I think Christians (in the Reformed tradition especially) have some push-back against the idea of our own worthiness. We balk at expressing what we perceive to be an overly high opinion of ourselves. What about being hopeless sinners in need of Christ’s grace? I would argue that Christ’s grace is exactly why we need to see ourselves as worthy. That we are worthy because of the work of Christ. Maybe failing to see our worthiness is really a failure to understand and accept the work that Christ has done for us. Maybe combatting shame and embracing vulnerability are essential to how we live the gospel.

This book is making me consider the kind of person I want to be. It has challenged and encouraged me to identify places of shame in my life and to combat them. Embracing our imperfections and our messiness is something I had already been thinking about and writing about a lot over the past year, and this book has confirmed for me that this is crucial to living an abundant life and to becoming the people we want to be.

****

If you don’t feel like you have time to read the book, or just want to hear more before you do, here are Brené Brown’s two TED talks. They are well-worth the 18 minutes of your time.

 

Daring Greatly: Hugging Strange Old Men and Living With Extravagant Generosity

Once when I was around ten years old, my mom and I were at the eye doctor. As we were leaving, an elderly man came into the doctor’s office alone. He looked pale and sad and lonely and I just wanted to hug him. My mom and I left and I told her as we walked to the parking lot that I thought he’d looked like he needed a hug. My mom said, “You can go back in and hug him if you want. I’ll wait right here.” So I did. I went in and said, “Excuse me, sir. But you look like you could use a hug.” And I wrapped my chubby arms around him and hugged him.

Obviously, he freaked out. His body went rigid and his face went from looking tired and sad to totally panicked. His eyes bulged out a little. It’s possible he had a mild stroke or something, but I’ll never know because I promptly got freaked out when I realized that his gruff exterior was not melting from my kindness like Daddy Warbucks’s did with Annie and I turned around and ran out of the doctor’s office.

****

I’m an idea person. I’ve been this way since I was a child.  I am relatively aware of what’s going on around me (which is a nice way of saying I’m nosy) and I frequently have ideas about things I could do for other people – a physical act of service, a gift I could give, a message I could write, a contribution I could make to a cause. I don’t say that to wow you with my holiness – it certainly doesn’t make me some amazing person that these things occur to me, especially since I rarely act on them. But I recognize that not everyone is this way. For example, my husband, who is a much more generous person than I am and will do anything you ask of him without complaining, doesn’t think this way. He is much more willing than I am to serve others if he is aware of a need, but the ideas of what these needs are and how he could meet them just don’t naturally occur to him. I don’t think there’s anything wrong with that – it’s just not how he’s wired.

I, on the other hand, am both perceptive (again, read: nosy) and a planner, which means I more naturally see needs and have ideas out the wazoo for ways I could help meet them. But I’m not so good with following through on those ideas. Which somehow seems a lot worse.

A few weeks ago at Bible study we were talking about what it looks like to have faith when you feel God is prompting you to do something and you don’t exactly know how to do it. We talked about the excuses we make for not following those promptings.

These are some of my most common excuses:

  • “What if it really creeps them out and they take it the wrong way? I mean, I’m pretty sure I gave that old man a heart attack that one time.”
  • “But I can’t do everything. It’s just not possible to give in all of these ways. I’m just ONE woman!”
  • “I’m sure they are getting tons of encouraging messages from other people – it probably won’t even mean anything to them to get a note from me. Actually, they will probably think I’m a weird stalker.”
  • “I can’t contribute enough to this need to make much of a difference. Better to put my money towards a smaller need where it will really matter.”
  • “I mean, I don’t want to exhaust myself. I’ve had a really long week at work. This will probably put me over the edge and then I’ll be mean to my husband. So really, by not doing this, I’m thinking of my husband. Best wife ever.”
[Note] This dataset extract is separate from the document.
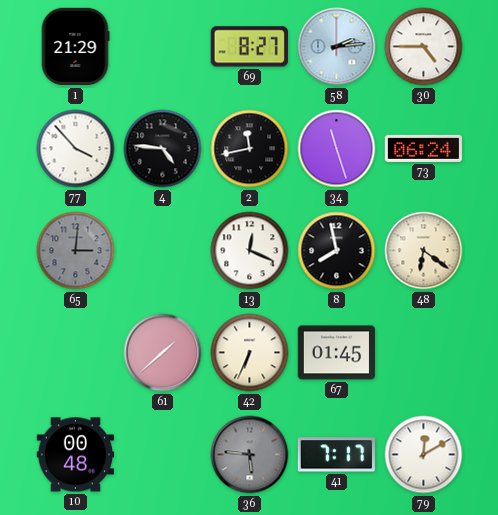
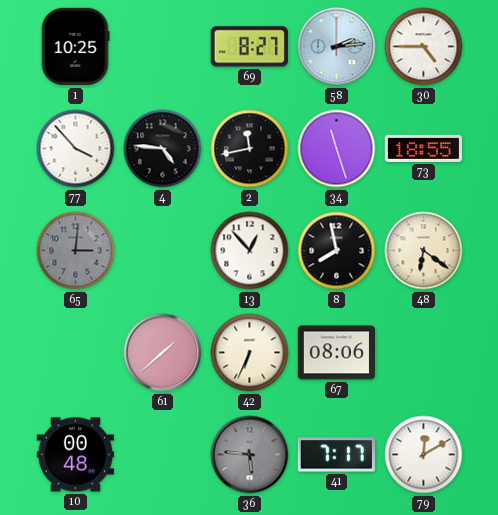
1: 21:29 -> 10:25
73: 06:24 -> 18:55
13: 12:19 -> 12:53
67: 01:45 -> 08:06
I mean, they’re pretty bullet-proof, right?

****

I’ve been reading Brene Brown’s book, Daring Greatly, which is about the power of vulnerability to transform our lives. Brown is a sociologist who has been researching shame and vulnerability for more than a decade. I haven’t finished the book yet, but one of the most thought-provoking points I’ve come to so far is the link between shame and scarcity. Scarcity is this idea of “never enough” that permeates Western culture. It plays out differently for different people, but it hits most people in some form or fashion. It’s the idea of “I am never                                enough.” Never good enough, never successful enough, never smart enough, never pretty enough, never funny enough, never interesting enough, never rich enough, never thin enough, etc. (I actually wrote a post about that about 3 years ago). I’ve been struck with how this internal monologue of scarcity shows up in the ways I love and serve others.

I want to live a beautiful life – to be a generous person who gives freely and who makes others feel seen. But I am full of excuses and full of fear. Fear of how giving that way to others will affect ME. Because if I follow through on all of those promptings to give to others, who will be looking out for ME? How will there still be enough for ME?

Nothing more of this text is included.